Question

A plane flies in a direction of 24.5 degrees south of west at 290 mph. it encounters a 30.5 mph wind that is heading 21 degrees east of north.

Answer 1

The resultant velocity of the plane is 275.5 mph at a direction of 60.7 degrees south of west.

How to solve

1. Convert wind velocity to components:

Northward component
`(V_n) = 30.5 mph * \cos(21 degrees) = 28.6 mph`

Eastward component
`(V_e) = 30.5 mph * \sin(21 degrees) = 10.4 mph`

2. Convert plane velocity to components:

Westward component
`(V_w) = 290 mph * \sin(24.5 degrees) = 125.9 mph`

Southward component
`(V_s) = 290 mph * \cos(24.5 degrees) = 260.1 mph`

3. Combine wind and plane components:

Resultant eastward velocity
`(V_re) = V_e + V_w = 10.4 mph + 125.9 mph = 136.3 mph`

Resultant northward velocity (V_rn) = V_n - V_s = 28.6 mph - 260.1 mph = -231.5 mph (negative indicates southward direction)

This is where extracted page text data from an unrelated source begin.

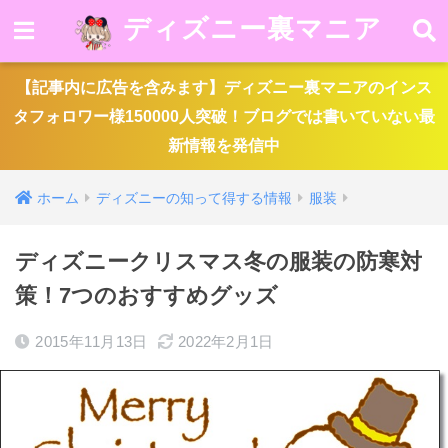
ディズニー裏マニア
【記事内に広告を含みます】ディズニー裏マニアのインス
タフォロワー様150000人突破！ブログでは書いていない最
新情報を発信中
ホーム
ディズニーの知って得する情報
服装
ディズニークリスマス冬の服装の防寒対
策！7つのおすすめグッズ
2015年11月13日
2022年2月1日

4. Calculate resultant magnitude:

Resultant velocity (V_r) =
`\sqrt(V_re^2 + V_rn^2) = sqrt(136.3^2 + (-231.5)^2) = 275.5 mph`

5. Calculate resultant direction:

Inverse tangent of (V_rn / V_re) =
`tan^((-1))(-231.5 / 136.3) = -60.7 degrees`

Therefore, the resultant velocity of the plane is 275.5 mph at a direction of 60.7 degrees south of west.

The Complete Question

A plane flies in a direction of 24.5 degrees south of west at 290 mph. It encounters a 30.5 mph wind that is heading 21 degrees east of north. What is the resultant velocity of the plane (magnitude and direction)?